Maiden’s Cove remains a special place for many people from the Bo-Kaap and Cape Flats, who were forbidden to use the beaches of Clifton and Camps Bay during apartheid.
The Clifton Precinct Development Plan has been met with outrage, expressed in affidavits from the Bo-Kaap Civic Association and community activists. They say they were left in the dark and excluded from public consultations.
Maiden’s Cove for All (MCA), a nonprofit dedicated to maintaining public access to the cove, was permitted by the Western Cape High Court on 17 July to join as a fifth applicant in the court battle. MCA will also present a new process that involves the public from the beginning to decide what to do with Maiden’s Cove.

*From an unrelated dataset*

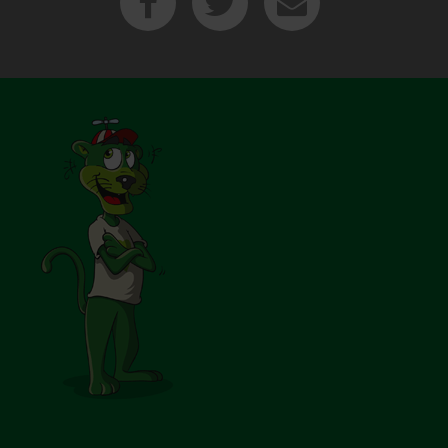
Facebook
Twitter
E-Mail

Applicants in the case include the Bungalow Owners Association (BOA), Attorney and Member of the Bungalow Owners’ Association Billy Gundelfinger, and residents of Clifton Mark John Willcox and Gavin Howard Varejes.
The respondents are (1) the City of Cape Town, (2) the Chairperson of Immovable Property Adjudication Committee of the City of Cape Town, (3) Heritage Western Cape, (4) South African Heritage Resources Agency, (5) National Minister of Environmental Affairs, (6) South African National Parks, and (7) the shareholders of a private development company called K2015298271.
MCA says the city has no legal authority to impose the plan, since the Constitution and many statutes deem the land a public trust and a protected open coastal reserve. The organisation argues that the development strays from a more equal society by benefiting affluent people and limiting opportunity for the majority of people.
Vanessa September, chairperson of MCA, said the city is failing its constitutional duty “to engage meaningfully with those most directly affected by the proposed development, and to heal the divisions of the past by overcoming rather than intensifying racial spatial segmentation of the city”.
“They [the Bo-Kaap and Cape Flats communities] will lose their large present parking area, and instead of having the mountain-side behind them, will find their picnic space overlooked by rich, privileged people in their newly built upmarket homes,” she said.
September recalls how she sometimes brought her mother, who had arthritic knees, to Maiden’s Cove because it was a short distance to the water. Later in life, she brought her son to play in the pools. But now, her lifelong adventures to Maiden’s Cove might come to an end.
Former Constitutional Court judge Albie Sachs, writing in the Daily Maverick, says that the Constitution and law places “insurmountable barriers to the realisation of the council’s project” as the council is legally obliged to preserve the area as a public trust (and prohibited from commercial sale on a space beloved by Capetonians); the council cannot devise a commercial plan and then ask for comment; consultations with the public were inadequate; the law on coastal management says public authorities must enhance rather than restrict public access to the ocean; and the development will further divide the city along historical lines of prejudice.
Councillor Stuart Diamond, the Mayoral Committee Member for Assets and Facilities Management, would not comment while the matter is still before the court.
The city has requested more time to assess the new issues that have been raised by MCA. It has asked for indulgence until 30 November in order to respond to the papers. The Judge President will look at the Court Roll and decide when the case can be held.
“It appears extremely unlikely that the matter will be heard this year,” said September.
MCA will host a community gathering at Maiden’s Cove on 24 September. It has encouraged people to come and braai, picnic, and share their stories about Maiden’s Cove.